One of the more colorful of Australia’s politicians was Paul Keating; Treasurer for Australia in the 1980’s who went on to become Prime Minister. Keating was quick witted, one not to mince words, irreverent but unusually dedicated. He publically admitted his lack of economics knowledge when first he became Treasurer and in those early days often looked rather bleary eyed and tired, from all night and early morning sessions poring over the latest treasury forecasts.
Personally I always thought he was a very clear thinker and one of the very few politicians whose communications were fluid and smooth; devoid of the usual irritating ums and arrs or awkward pregnant pauses. He was recently interviewed by Kerry O’Brian of the ABC and if you read the transcript I think you will be surprised by that same style. Click here to read the transcript.

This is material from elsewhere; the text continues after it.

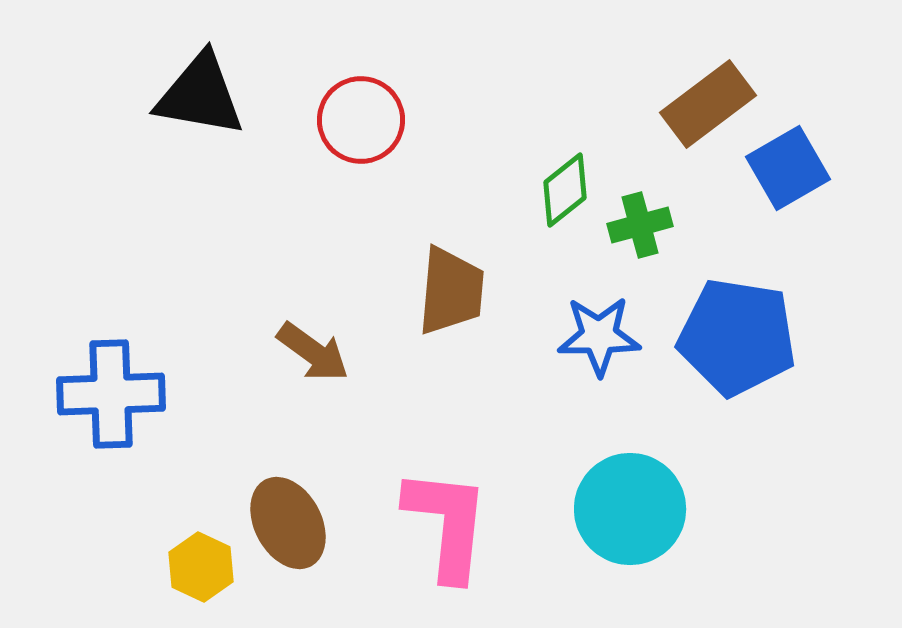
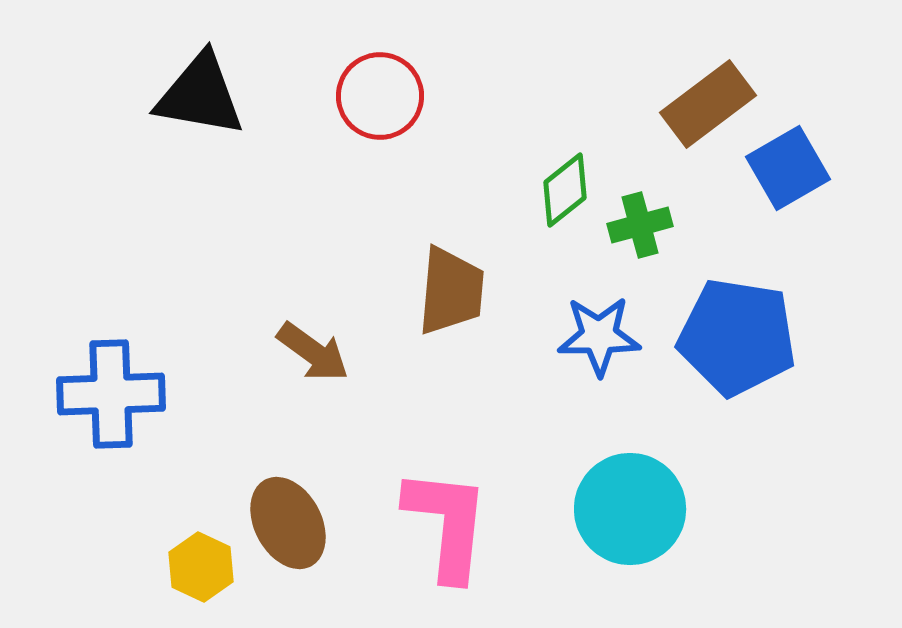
red circle: moved 19 px right, 24 px up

Keating instituted many economic reforms; more so than anyone before or after him as he unshackled our labour and banking practices strangled in regulations and allowed the Australian dollar to float. But his most significant reform was to establish a universal superannuation scheme.
Keating’s grand vision was to encourage every citizen to save for retirement, and in the process create a huge pool of investment capital to enrich the nation. At that time superannuation existed for only about 50 % of the workforce and the remainder relied on somewhat meager government payments of the old age pension. Keating’s idea was the aged pension would become increasingly irrelevant as it was quickly superseded by universal superannuation. His vision was that every citizen would have a post retirement income equivalent to preretirement, paid for from a pension out of each persons superannuation account.
It began with the employer paying in a compulsory 4 %( initially Government funded) for all workers and eventually the minimum guaranteed percentage rose to 9%. Many people personally paid in another 5% or even matched the 9% contribution.
It was Keating’s intention to legislate for the 9 % to be increased to 15% but such intentions was denied after he lost the 1996 federal election and subsequently the elected Liberal Coalition showed no interest in increasing the percentage. Actuarially over a working lifetime, assuming just 15% and investing to give real rates of return you will finish up with sufficient funds to accomplish the goal of self funded retirees.
Superannuation remains unfinished business which hopefully will be rectified by the Rudd Government.